Documentation / Getting Started

For full documentation of the APIs / getting started guide, check here.

License

The ultimate goal of this project is to make the world a better place. While a restrictive license may reduce certain misuses that contradict our values, we believe software license is not the best solution to such problems.

Therefore, PochiVM is licensed under the same permissive license as LLVM ("Apache License v2.0 with LLVM Exceptions"). We, however, humbly request you to consider refrain from using the software for projects that cause harm to the world. For more information and examples, see our open-source software for a better world statement.

Toy Example

In this example, We will codegen a function that takes a std::vector<int>* as parameter, and returns the number of distinct positive values in the vector. The generated function will construct a std::set<int> on the stack, then iterate through the vector and insert the positive values into the set, and finally return the size() of the set. We will demonstrate the basic language constructs, and the seamless interaction between C++ codebase (in this case, the C++ STL, a heavily templated libary) and the generated code.

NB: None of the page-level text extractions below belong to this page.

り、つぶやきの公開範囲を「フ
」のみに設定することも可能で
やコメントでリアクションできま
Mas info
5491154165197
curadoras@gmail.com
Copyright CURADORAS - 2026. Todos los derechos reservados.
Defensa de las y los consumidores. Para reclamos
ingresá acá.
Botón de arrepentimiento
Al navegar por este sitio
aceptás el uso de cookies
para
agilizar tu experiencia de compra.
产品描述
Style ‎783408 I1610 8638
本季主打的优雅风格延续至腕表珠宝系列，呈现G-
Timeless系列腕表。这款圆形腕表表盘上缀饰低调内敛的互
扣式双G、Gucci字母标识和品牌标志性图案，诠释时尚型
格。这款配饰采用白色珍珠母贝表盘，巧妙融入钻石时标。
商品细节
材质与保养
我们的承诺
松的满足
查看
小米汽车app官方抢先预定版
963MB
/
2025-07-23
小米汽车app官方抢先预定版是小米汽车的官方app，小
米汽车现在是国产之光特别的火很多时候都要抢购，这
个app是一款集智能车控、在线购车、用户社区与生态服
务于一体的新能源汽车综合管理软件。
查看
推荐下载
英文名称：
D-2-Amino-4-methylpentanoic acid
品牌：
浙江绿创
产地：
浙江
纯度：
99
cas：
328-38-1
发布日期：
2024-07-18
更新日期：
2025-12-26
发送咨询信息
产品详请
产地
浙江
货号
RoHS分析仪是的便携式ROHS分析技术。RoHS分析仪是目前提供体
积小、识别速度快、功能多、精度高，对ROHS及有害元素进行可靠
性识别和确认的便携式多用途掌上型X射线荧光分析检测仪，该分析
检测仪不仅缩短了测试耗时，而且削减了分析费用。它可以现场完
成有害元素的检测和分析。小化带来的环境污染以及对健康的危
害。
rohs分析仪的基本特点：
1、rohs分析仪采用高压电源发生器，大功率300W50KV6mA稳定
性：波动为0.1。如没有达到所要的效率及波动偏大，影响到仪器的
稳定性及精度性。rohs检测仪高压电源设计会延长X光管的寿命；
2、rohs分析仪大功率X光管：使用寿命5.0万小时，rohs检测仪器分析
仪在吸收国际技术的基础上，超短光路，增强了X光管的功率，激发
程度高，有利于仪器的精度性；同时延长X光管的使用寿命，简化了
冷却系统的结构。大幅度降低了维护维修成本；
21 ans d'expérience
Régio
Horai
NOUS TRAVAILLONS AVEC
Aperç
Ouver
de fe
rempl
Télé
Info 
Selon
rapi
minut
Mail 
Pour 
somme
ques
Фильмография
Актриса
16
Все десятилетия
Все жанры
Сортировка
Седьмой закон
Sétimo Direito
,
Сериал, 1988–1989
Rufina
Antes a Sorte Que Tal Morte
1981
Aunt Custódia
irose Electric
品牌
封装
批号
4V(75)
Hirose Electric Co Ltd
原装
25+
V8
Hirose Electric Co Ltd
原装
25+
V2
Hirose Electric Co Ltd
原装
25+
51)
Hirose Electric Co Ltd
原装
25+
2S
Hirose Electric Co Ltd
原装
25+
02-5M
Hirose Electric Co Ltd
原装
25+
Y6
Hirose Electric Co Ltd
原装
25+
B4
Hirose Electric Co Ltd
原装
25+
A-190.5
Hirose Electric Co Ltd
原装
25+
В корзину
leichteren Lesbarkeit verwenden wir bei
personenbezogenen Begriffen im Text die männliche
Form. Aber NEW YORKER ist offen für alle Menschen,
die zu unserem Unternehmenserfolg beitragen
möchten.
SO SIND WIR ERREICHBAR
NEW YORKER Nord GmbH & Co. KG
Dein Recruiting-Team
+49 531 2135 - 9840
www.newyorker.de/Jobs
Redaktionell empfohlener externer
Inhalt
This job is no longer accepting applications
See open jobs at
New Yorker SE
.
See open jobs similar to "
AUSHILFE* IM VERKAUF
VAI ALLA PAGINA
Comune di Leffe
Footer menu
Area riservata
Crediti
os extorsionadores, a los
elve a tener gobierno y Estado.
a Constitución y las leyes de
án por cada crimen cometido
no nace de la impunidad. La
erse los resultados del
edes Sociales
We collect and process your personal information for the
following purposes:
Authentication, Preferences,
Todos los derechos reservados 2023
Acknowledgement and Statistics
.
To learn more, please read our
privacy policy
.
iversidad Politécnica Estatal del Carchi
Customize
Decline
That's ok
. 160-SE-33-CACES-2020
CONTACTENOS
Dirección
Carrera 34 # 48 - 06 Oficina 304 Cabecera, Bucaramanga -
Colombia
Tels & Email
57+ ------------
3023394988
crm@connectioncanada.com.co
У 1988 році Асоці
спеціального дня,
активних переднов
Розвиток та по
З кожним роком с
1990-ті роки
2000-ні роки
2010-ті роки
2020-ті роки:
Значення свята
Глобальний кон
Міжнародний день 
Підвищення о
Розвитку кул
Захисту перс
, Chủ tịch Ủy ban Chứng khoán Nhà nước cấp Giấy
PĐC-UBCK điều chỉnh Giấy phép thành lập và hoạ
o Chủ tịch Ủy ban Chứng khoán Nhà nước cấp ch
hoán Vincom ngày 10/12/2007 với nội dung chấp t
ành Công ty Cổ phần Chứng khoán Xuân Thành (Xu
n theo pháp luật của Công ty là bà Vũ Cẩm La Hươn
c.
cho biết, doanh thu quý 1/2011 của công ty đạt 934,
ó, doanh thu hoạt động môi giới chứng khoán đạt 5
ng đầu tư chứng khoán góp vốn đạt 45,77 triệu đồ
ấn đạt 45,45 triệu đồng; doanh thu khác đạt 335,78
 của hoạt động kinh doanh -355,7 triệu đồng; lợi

// Our name and prototype for the generated function.
const char* funcName = "count_distinct_positive_values";
using FnPrototype = int(*)(std::vector<int>*);

// Create a function 'fn' of given prototype and name, with 'v' binding to its first parameter.
auto [fn, v] = NewFunction<FnPrototype>(funcName);
// Create a local variable of type 'std::set<int>'.
// It is not constructed yet -- this is just to specify its type and allow us to cite it later.
auto s = fn.NewVariable<std::set<int>>();
// Create a local variable of type 'std::vector<int>::iterator'
auto it = fn.NewVariable<std::vector<int>::iterator>();

// Create the body of the function
fn.SetBody(
  // Declare and construct local variable 's': default constructor of std::set<int> is called.
  Declare(s),
  // Write a for-loop -- the syntax is almost identical to C++.
  // We invoked C++ methods 'begin()', 'end()' and the overloaded operators '!=', '++'. 
  // We also constructed the variable 'it' using 'v->begin()': C++17 guaranteed-copy-elision
  // will happen. As you can see, the syntax and behavior is "just as if" you were writing C++.
  For(Declare(it, v->begin()), it != v->end(), it++).Do(
    // Write a if-statement, again the syntax is almost identical to C++.
    If(*it > Literal<int>(0)).Then(
      // Unlike C++, we disallow implicitly discarding return values.
      // We explicitly ignore the return value of 'set<int>::insert' using 'IgnoreRet'.
      IgnoreRet(s.insert(*it))
      // Call to 'insert' may throw -- don't worry, the exception will just propagate to the 
      // caller, and all local variables will be destructed, just as you would expect in C++.
    )
  ),
  // Variable 'it' is declared in the for-loop, and at this point it goes out of scope.
  // As you would expect in C++, its destructor will be automatically called at this point. 
  
  // std::set<int>::size() returns 'size_t', while this function returns 'int'. 
  // Both unsigned-to-signed conversion and narrowing conversion are potentially unsafe,  
  // so we require an explicit static_cast for such type conversions.
  Return(s.size().StaticCast<int>())
  // After the return statement, 's' also goes out of scope, and will be destructed.
);

// Validate that the module contains no errors. If an error is detected, 
// human-readable error message can be retrieved in thread_errorContext->m_errorMsg 
TestAssert(ValidateModule());
// Build the module, and retrieve the built function
BuildModule();
FnPrototype generatedFn = GetFunction<FnPrototype>(funcName);

// Invoke the generated function
std::vector<int> vec { -1, -1, 1, 1, 2, 2 };
printf("The vector contains %d distinct positive values.", generatedFn(&vec));  // outputs 2

Thanks to the inlining feature, the generated code will be just as efficient as writing the same logic in C++: the calls to the cheap C++ methods (constructors, destructors, begin(), end(), std::vector<int>::iterator's overloaded *, != and ++ operators, etc) will be inlined, and after they are inlined, LLVM optimizer will be able to figure out that v->end() is a loop invariant and will only evaluate it once. In the end, you will get the same optimized binary code as you can get by writing the same logic in C++.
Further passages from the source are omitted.